Richard Smith, pensions specialist at PricewaterhouseCoopers (PWC), says: “If you rely heavily on external payroll or IT services, remember that every other organisation will want their help, so get your request in early.”
The project team should identify who will deal with each aspect of the project. Supermarket chain Morrisons used four workstreams: scheme design and set-up, which focused on legal and compliance issues and a review of set-up arrangements required for the scheme; an IT workstream focused on identifying whether systems needed to be established or redesigned; business integration; and communications.
3. SCHEME DESIGN
Scheme design is key during the planning process as it can affect the processes and systems an employer needs, its business costs and its entire benefits offering. Wendy Taylor, HR director at Morrisons, says: “We probably spent between April 2011 and February/March 2012 on the design phase while we nailed what we were doing and before we started to build anything.
“On reflection, it really helped. At the time, it felt like we were spending a long time on this before we actually got going, but in some ways, because we had been so clear at that stage about what we were going to do, it made implementation that little bit easier.”
Employers should start by reviewing their current pension plan.
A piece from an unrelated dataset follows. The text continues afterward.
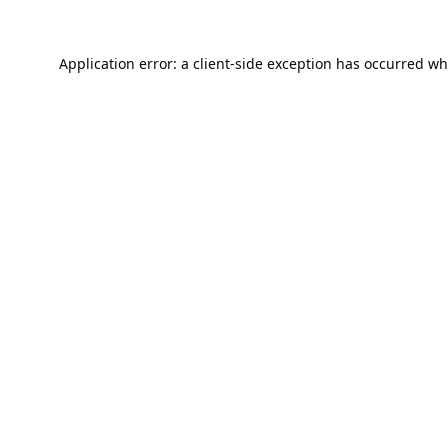
Application error: a
client
-side exception has occurred wh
Is it fit for auto-enrolment purposes or does it need restructuring? Failing that, is a new scheme required?
Jane Earnshaw, head of reward and recognition at Asda, says: “We saw this as an opportunity to look at our entire pension strategy and make sure the schemes we had were actually fit for purpose before we embarked on the 2012 auto-enrolment plan. “With our current scheme, the contribution levels are actually more generous than the auto-enrolment levels. We looked at the cost implications of doing more than the minimum.
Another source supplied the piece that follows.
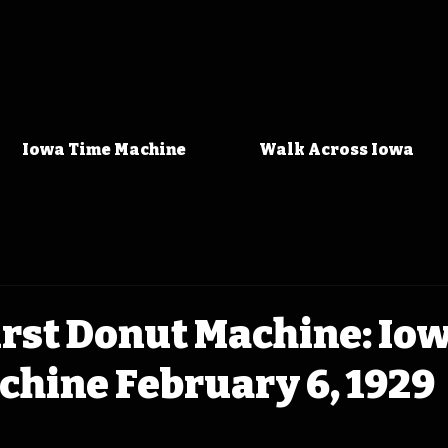
Iowa Time Machine
Walk Across Iowa
irst Donut Machine: Io
hine February 6, 1929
We also had to consider whether, if we off ered the minimum, [employees] would feel we were offering less than we should be. We decided to keep our current scheme, but offer staff who were not in the scheme the minimum auto-enrolment contribution level with the option to step up at any point into the full scheme.”
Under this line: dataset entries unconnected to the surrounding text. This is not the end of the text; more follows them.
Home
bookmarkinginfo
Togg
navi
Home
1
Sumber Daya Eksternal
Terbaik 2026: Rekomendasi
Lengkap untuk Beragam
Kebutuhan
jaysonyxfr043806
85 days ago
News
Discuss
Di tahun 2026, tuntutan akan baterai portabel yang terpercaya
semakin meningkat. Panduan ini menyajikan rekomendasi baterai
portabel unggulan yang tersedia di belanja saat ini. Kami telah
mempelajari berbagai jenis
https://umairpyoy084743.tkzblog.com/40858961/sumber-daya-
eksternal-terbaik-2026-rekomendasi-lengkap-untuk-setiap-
Employers can also use the pension plan review process as an opportunity to review their whole employee benefi ts package and the potential impact of any changes to their pension plan, especially on costs.
Christopher Barnes, pension consultant at Xafinity, says: “Pensions may be moving up in importance, so other benefits may need to be reviewed with regard to cost or structure. It is about taking a holistic view on pensions and auto-enrolment as part of the whole package.”
He adds that a review may be crucial for employers that offer group income and life protection linked to pension scheme membership, and may need to consider whether to continue doing so.
Payroll is one of the most important systems to look at because it contains information on workers’ pay and will make deductions for pension contributions.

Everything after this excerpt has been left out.